09 Aug
Posted by Thomas Deeny as Card Games, CCGs, Miniatures, Modern Board Games, RPGs, War Games
Did Gen Con Indy seem even more crowded this year? That’s because of the turnstile attendance, which measures the number of people attending the show each day. The 2015 show had 197,605 admissions throughout the show; this year the numbers increased about 2.5% to 201,852. However, the unique attendance numbers were slightly down — instead of 61,423 people attending last year, Gen Con 2016 had 604 fewer people attend. Of the 60,819 attendees, a slightly larger percentage of them purchased full 4-Day passes than in the previous year.
Leonard Hoops — the head of Visit Indy, the city of Indianapolis’ tourism board — said that the gaming convention “drives more than $67 million in annual economic activity” to the city, with past conventions bringing in “more than $50 million” in 2014 and $47 million in 2013. This year, he estimated the impact of the convention at $71 million.
While still a large number, with the return of the Future Farmers of America’s convention to Indianapolis in October, Gen Con won’t be the largest show in town. “Indiana is ready and committed to support this event and welcome with open arms the 64,000 FFA members who will come to our capital city each of the next nine years,” said Governor Mike Pence. However, Mayor Greg Ballard stated that the National FFA convention has an “estimated $36 million in annual economic activity” for the city, about half of Gen Con’s.
Gen Con has a contract with the the convention center through 2020. The 50th Gen Con convention will be held in Indianapolis, August 17-20, 2017.
At Gen Con, Steve Jackson Games gave me permission to share with you this exclusive first peek at some art for the upcoming Munchkin CCG [click it to get the full size].
The company will launch a public playtest for the game at BoardGameGeek Con in November.
I was told, though, that the game features a bluffing element unique among CCGs. When a player sends a monster to attack an opponent, they place the monster card face-down with some amount of gold on top. Ostensibly, more gold means a tougher monster. And since the opponent would have to commit more hirelings or more loot to defend against such a monster, more gold encourages them (regardless of what type of monster, if any, is on the card) to run away instead.
Industry professionals consider the Diana Jones Award to be the unofficial kickoff of Gen Con.
Held the night before the game convention opens, the award was presented to Eric M. Lang, the designer of many, many board games including Chaos in the Old World (nominated for the 2010 Diana Jones Award); several living card games for Fantasy Flight Games; and XCOM, the first boardgame that integrated an app for smartphones, tablets, and computers to play against the people at the table (and one of this writer’s favorite boardgames).
The other nominees for this year’s award were:
ConTessa, a gaming organization whose goal is to increase the number of women playing, running, and creating roleplaying games. The organization runs gaming events online and in person, including seminar for women in gaming. Gen Con 2015 saw the first track of ConTessa events run within the convention, “innovatingly creating a con inside a con”.
Fall of Magic, a storytelling game created by Ross Cowman, is printed on a five-foot-long cloth scroll that is unrolled and revealed during play. This artifact as game has a tactile component that brings the players together as they travel in a fantasy world to the birthplace of magic to discover why it is dying.
Larpwriter Summer School, a week-long course about LARP design. The course, began in 2012, is “packed with lectures on design and theory, design exercises, educational games, and playing larps.” The Larpwriter Summer School is part of a larger cooperation project between organizations based in Norway and Belarus.
Pandemic Legacy, a boardgame by Rob Daviau and Matt Leacock, is the game Pandemic, but where actions in previous games have effects in future plays of the game. The Diana Jones committee says “a Pandemic Legacy campaign is an experience unlike anything else in gaming, and the waves it has created are felt across this and many other areas of interactive entertainment.”

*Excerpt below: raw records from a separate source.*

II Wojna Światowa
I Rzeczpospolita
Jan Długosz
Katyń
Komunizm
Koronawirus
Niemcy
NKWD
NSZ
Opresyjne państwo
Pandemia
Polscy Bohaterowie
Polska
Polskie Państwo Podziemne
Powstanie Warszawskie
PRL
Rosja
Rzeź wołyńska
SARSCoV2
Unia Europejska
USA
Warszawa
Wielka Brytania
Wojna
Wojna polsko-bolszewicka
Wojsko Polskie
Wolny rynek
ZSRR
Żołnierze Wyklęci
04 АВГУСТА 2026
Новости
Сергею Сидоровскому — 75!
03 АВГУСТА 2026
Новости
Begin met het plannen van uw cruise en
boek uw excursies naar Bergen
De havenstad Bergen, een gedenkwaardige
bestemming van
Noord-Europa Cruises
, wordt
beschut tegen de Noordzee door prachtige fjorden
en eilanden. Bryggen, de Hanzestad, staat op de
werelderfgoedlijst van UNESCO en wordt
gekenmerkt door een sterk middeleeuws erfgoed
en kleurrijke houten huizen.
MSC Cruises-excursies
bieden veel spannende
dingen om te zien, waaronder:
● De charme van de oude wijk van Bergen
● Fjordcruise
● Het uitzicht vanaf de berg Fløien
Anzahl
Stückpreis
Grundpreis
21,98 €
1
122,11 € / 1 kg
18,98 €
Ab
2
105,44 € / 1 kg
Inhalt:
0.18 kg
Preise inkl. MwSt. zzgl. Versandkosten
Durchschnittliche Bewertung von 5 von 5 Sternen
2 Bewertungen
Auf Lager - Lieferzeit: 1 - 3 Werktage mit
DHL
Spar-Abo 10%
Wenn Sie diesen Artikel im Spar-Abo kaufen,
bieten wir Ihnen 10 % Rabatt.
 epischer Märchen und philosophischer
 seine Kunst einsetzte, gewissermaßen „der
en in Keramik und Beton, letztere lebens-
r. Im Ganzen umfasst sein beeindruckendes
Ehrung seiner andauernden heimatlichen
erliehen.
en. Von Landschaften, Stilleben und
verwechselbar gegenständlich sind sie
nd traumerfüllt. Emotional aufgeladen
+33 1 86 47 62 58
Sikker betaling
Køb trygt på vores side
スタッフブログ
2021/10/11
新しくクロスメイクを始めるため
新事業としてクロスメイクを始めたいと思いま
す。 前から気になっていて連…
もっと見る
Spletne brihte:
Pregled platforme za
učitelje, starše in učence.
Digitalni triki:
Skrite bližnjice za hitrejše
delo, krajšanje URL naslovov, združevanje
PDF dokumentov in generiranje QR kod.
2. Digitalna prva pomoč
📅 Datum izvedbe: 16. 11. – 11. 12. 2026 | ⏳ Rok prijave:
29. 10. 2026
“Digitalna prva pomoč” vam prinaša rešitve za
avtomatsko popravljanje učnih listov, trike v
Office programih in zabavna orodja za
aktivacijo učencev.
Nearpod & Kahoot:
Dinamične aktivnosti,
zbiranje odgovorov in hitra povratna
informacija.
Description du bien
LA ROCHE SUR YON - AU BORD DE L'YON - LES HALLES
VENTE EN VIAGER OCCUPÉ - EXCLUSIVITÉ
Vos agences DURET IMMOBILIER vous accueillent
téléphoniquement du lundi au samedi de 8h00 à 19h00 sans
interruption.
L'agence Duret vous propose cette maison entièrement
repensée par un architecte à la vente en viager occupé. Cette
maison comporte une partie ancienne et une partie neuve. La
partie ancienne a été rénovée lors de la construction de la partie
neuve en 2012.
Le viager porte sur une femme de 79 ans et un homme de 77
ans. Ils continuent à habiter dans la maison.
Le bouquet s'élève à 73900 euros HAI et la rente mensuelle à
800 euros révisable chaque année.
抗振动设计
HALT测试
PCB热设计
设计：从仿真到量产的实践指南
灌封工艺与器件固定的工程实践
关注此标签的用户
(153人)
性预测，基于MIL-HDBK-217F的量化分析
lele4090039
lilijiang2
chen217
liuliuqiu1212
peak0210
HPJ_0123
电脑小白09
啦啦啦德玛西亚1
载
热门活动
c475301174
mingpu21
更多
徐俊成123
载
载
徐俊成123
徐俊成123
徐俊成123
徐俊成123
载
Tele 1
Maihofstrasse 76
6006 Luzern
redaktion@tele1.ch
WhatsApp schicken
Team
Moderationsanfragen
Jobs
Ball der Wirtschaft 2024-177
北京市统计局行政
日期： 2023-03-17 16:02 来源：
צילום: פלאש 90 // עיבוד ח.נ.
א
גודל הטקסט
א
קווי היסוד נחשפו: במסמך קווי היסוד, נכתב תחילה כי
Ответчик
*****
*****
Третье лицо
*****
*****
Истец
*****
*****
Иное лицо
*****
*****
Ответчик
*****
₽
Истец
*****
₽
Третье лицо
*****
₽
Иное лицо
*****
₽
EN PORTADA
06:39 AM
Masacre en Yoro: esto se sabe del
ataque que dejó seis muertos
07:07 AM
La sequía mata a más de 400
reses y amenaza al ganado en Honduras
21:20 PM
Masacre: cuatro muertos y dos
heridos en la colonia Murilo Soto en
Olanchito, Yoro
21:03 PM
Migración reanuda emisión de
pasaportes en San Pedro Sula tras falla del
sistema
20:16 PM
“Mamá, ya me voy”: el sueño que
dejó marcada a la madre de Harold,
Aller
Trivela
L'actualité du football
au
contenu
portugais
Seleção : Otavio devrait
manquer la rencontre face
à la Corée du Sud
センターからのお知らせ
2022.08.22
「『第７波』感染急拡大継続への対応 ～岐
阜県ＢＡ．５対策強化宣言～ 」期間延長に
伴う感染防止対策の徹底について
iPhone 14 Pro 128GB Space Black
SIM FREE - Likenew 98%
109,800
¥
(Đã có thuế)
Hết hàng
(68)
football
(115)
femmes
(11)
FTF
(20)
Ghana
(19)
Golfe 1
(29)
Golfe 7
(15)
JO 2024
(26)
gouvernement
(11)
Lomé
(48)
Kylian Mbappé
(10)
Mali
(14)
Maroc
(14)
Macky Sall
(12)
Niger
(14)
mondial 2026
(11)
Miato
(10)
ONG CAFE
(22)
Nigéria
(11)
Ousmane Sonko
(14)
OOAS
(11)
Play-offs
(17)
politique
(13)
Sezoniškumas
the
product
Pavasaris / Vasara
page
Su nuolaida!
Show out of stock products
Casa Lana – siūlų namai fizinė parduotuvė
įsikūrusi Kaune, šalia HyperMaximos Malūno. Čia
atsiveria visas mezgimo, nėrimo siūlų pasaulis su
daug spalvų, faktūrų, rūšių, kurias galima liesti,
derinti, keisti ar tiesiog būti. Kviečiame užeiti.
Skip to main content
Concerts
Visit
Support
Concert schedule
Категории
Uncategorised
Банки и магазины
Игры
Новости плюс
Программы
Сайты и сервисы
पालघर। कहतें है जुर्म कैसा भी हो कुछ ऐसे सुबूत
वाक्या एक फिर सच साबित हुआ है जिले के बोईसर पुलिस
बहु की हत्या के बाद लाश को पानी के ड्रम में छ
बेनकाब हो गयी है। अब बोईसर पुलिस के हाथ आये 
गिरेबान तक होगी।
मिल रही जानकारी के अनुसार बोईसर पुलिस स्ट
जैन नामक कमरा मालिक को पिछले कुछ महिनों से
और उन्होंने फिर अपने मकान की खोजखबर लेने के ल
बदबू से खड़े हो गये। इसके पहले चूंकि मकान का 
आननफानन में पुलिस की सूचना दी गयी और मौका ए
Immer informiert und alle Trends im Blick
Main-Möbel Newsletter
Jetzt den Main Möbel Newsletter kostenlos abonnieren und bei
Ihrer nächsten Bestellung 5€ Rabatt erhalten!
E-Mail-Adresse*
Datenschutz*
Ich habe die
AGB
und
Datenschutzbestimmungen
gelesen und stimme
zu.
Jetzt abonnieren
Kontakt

The award, named for the still-readable part of the burnt Indiana Jones Role-Playing Game logo encased in the lucite pyramid, was originally awarded to Peter Adkinson in 2001. The Diana Jones Award trophy is returned each year to the DJA Committee for the next award ceremony. This is the sixteenth year for the award ceremony.
The trophy itself is a lucite pyramid mounted on a wooden base, created to “commemorate the expiration of [TSR UK’s] licence to publish the Indiana Jones Role-Playing Game and the subsequent destruction of all unsold copies of the game.” Within the pyramid are burnt pieces of the last copy of TSR UK’s Indiana Jones RPG logo and game elements, including the infamous Nazi™ cardboard tokens. The DJA site claims the award was liberated from the TSR Hobbies office by “forces unnamed” before winding up in the hands of the Diana Jones Award Committee.